Régime et chirurgie esthétique: le corps parfait?

Lisa Melia DOSSIER SANTE

Le 7 mai, c’est la journée sans diète, écrit Raymond sur le blogue du rédacteur. Ah bon ? Il y a une journée internationale contre les régimes ?! Une actualité qui me donne à réfléchir. Depuis que je suis au Québec, la question du corps (en particulier celui de la femme) me paraît presque omniprésente. Je ne peux pas m’empêcher de faire la comparaison avec l’Europe et la France.

Pression de la société

D’après un article du journal Le Monde, les français sont parmi les plus minces d’Europe. Ce sont pourtant ceux qui sont les plus insatisfaits de leurs corps: «les Françaises, dont la corpulence est la plus faible de toute l’Europe, se voient plus grosses qu’elles ne le sont» affirme une enquête de l’Institut National d’études démographiques français. C’est quelque chose que je crois volontiers. La pression sur le physique me semble plus importante en France qu’en Allemagne ou au Québec, les deux pays dans lesquels j’ai séjourné cette année, ce qui est un obstacle de plus pour «les grandes tailles», comme on les appelle, qui ont du mal à s’accepter et à s’intégrer.
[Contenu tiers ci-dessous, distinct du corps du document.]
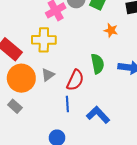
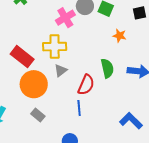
gray triangle: (48, 75) -> (61, 70), moved
gray rectangle: (15, 106) -> (38, 115), moved
blue L-shape: (98, 115) -> (131, 121), moved

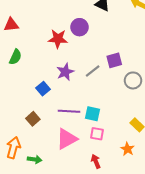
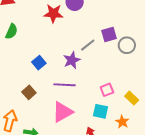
purple star: (65, 72) -> (72, 60), moved
gray circle: (133, 80) -> (127, 45), moved
cyan square: (93, 114) -> (100, 111), moved
pink square: (97, 134) -> (107, 90), moved, turned -32

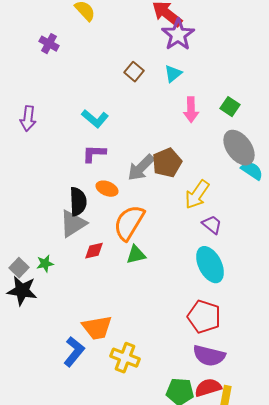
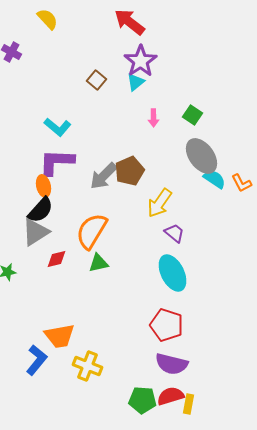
purple star: (178, 35) -> (140, 61), moved
pink arrow: (191, 110) -> (154, 118), size x0.7
purple L-shape: (94, 154) -> (56, 162), size x1.5
orange ellipse: (107, 189) -> (44, 186), moved, turned 55
black semicircle: (78, 202) -> (40, 210), turned 44

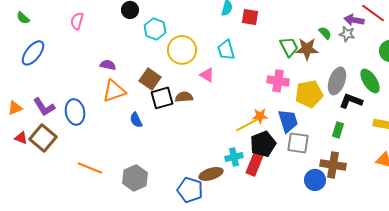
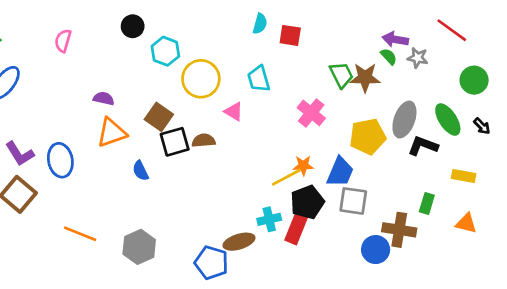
purple arrow: (354, 20) -> (395, 39), moved
pink cross: (278, 81) -> (311, 113), moved, turned 30
blue trapezoid: (288, 121) -> (340, 172), turned 40
green rectangle: (338, 130) -> (427, 204), moved

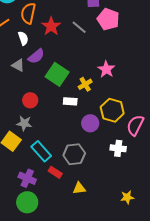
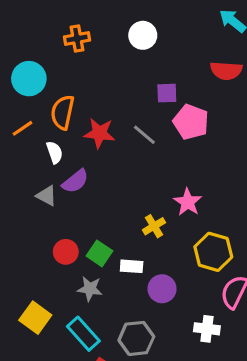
red star: (51, 26) -> (99, 133), turned -30
green square: (57, 74) -> (99, 253), moved, size x0.7
white rectangle: (70, 101) -> (132, 266), moved
yellow hexagon: (112, 110) -> (213, 252), moved
gray star: (24, 123) -> (90, 289), moved

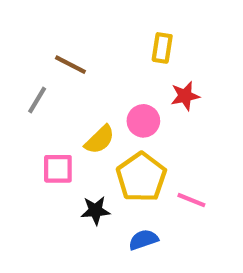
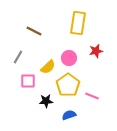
yellow rectangle: (162, 48) -> (78, 23), size x1.6
red star: (185, 96) -> (96, 51), moved
gray line: (37, 100) -> (18, 57), moved

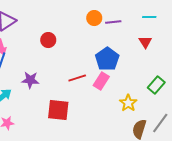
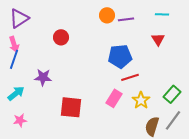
blue pentagon: (107, 59) -> (120, 56), turned 30
red line: (77, 78) -> (130, 77), moved
pink rectangle: (101, 81) -> (114, 98), moved
green rectangle: (156, 85) -> (172, 94), moved

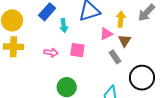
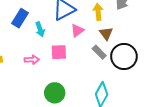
pink triangle: (106, 34) -> (77, 31), moved
black circle: (142, 78) -> (124, 56), moved

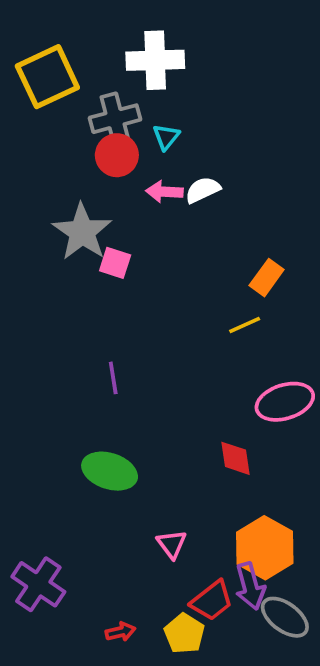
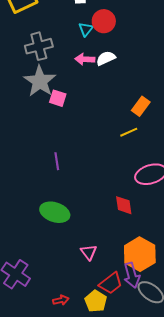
gray cross: (115, 119) -> (39, 46), moved
red circle: (117, 155) -> (104, 21), moved

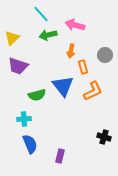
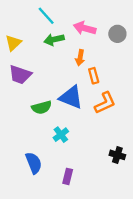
gray circle: (105, 55) -> (117, 34), moved
blue triangle: (63, 86) -> (71, 97), turned -30
cyan cross: (24, 119) -> (61, 135), moved, turned -32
Cette pression peut, dans certains cas, devenir une véritable violence psychologique.

Pression des médias

En Amérique du Nord, la pression existe aussi, mais elle me semble différente. Plus que les amis, la famille ou encore les collègues, ce sont les médias qui véhiculent le message que pour être quelqu’un de bien, il faut être quelqu’un de mince. Dans un exemplaire du magazine Elle, il y avait une publicité montrant le corps nu et svelte d’une femme. J’aurais cru à une publicité pour un produit amincissant, si je n’avais pas vu le slogan: «Chirurgie esthétique. L’été approche, c’est le temps d’y penser.» Je ne lis pas souvent de magazines féminins en Europe, j’ignore donc si on peut y voir le même genre de publicité. Cependant, qu’un périodique, qui plus est Elle, qui a une large audience, montre une réclame qui propose la chirurgie esthétique comme une solution facile et anodine pour avoir un corps «socialement correct», ça me choque. Ma colocataire m’a également fait découvrir une émission américaine qui a beaucoup de succès au Etats-Unis: The biggest loser. Dans cette émission de télé-réalité, une vingtaine de personnes obèses se réunissent dans un ranch et doivent perdent le plus de poids possible, entraînés par des coach sportifs, consacrant à la fin le plus gros perdant (de kilos).

Régimes miracles

Revenons donc à notre journée sans régime. Comme Raymond le souligne dans son billet, les régimes, et en particuliers les régimes «yo-yo» sont dangereux pour la santé. Ils peuvent facilement mener à des troubles alimentaires, dont les plus connus, la boulimie ou l’anorexie. Basculer dans l’une de ces maladies est nettement plus facile que ce que la plupart des jeunes filles croient. J’ai eu une amie malade qui banalisait ses comportements en refusant d’associer ses vomissements à des tendances boulimiques. Elle s’en est sortie toute seule, mais combien sont piégées dans une spirale descendante ? Un régime ne peut être utile et bénéfique pour le corps que s’il est supervisé par un diététicien. Pourtant, aujourd’hui, les pressions pour un corps mince (pour les femmes) et musclé (pour les hommes) sont partout, et les «solutions» (ou proclamées comme telles) ne sont pas loin. A l’approche de l’été, chaque magazine propose la cure miracle, plébiscitée par une célébrité quelconque, les plus populaires promettant de maigrir sans se priver. Naturellement, rien ne marche vraiment, mais le corps se souvient de ce qu’on lui fait subir et la culpabilité des kilos en trop est toujours présente.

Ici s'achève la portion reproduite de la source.